## PROBLEM
Copy each line containing the word "מכסים" from the records that follow, please.

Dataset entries

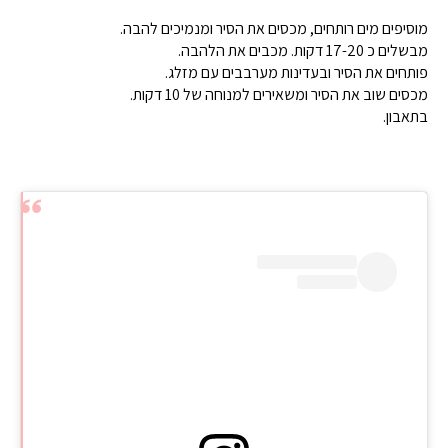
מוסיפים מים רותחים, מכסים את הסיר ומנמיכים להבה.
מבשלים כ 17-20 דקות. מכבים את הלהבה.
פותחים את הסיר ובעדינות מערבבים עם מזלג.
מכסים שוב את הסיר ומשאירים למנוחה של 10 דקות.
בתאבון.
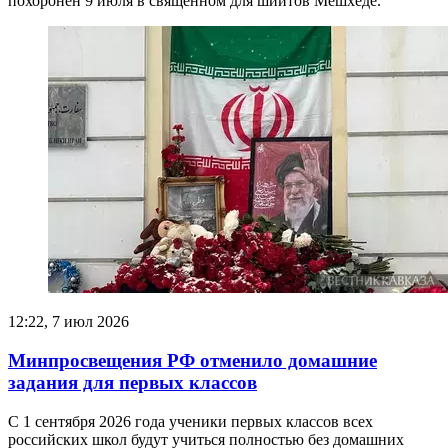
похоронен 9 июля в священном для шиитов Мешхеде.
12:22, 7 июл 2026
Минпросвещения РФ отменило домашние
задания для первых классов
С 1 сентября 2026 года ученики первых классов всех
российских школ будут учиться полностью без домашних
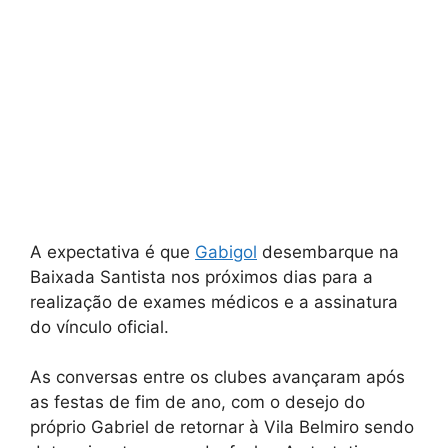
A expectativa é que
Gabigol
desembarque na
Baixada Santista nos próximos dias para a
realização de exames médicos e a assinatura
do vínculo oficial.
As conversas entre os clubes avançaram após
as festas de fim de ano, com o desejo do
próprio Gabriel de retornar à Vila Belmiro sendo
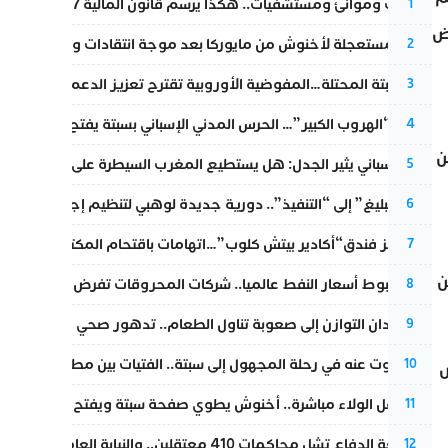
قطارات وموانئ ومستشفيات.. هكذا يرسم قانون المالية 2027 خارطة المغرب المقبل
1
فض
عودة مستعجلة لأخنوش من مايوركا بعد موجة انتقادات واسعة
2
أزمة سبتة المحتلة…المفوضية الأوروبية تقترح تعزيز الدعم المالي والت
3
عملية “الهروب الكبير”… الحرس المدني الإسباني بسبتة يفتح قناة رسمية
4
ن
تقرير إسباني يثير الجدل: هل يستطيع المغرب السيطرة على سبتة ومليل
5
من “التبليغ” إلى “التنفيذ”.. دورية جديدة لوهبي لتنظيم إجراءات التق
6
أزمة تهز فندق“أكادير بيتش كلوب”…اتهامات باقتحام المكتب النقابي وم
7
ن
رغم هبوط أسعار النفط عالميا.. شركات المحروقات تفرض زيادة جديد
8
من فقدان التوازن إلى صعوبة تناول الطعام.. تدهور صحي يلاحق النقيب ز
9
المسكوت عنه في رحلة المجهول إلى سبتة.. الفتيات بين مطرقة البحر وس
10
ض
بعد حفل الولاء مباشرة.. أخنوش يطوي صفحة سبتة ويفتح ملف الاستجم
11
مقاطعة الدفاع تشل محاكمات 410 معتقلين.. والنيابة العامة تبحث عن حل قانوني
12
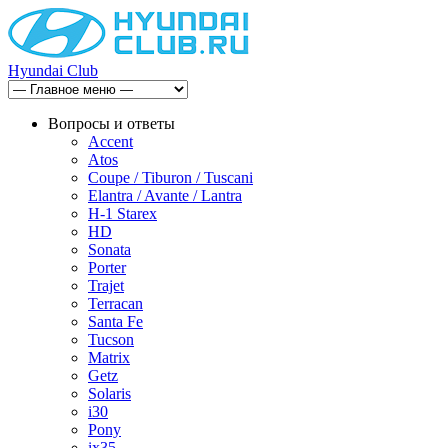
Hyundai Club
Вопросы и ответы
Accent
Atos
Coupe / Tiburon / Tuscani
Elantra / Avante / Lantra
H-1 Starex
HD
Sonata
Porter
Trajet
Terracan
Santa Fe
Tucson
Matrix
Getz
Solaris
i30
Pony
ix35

## TASK OUTPUT
מוסיפים מים רותחים, מכסים את הסיר ומנמיכים להבה.
מכסים שוב את הסיר ומשאירים למנוחה של 10 דקות.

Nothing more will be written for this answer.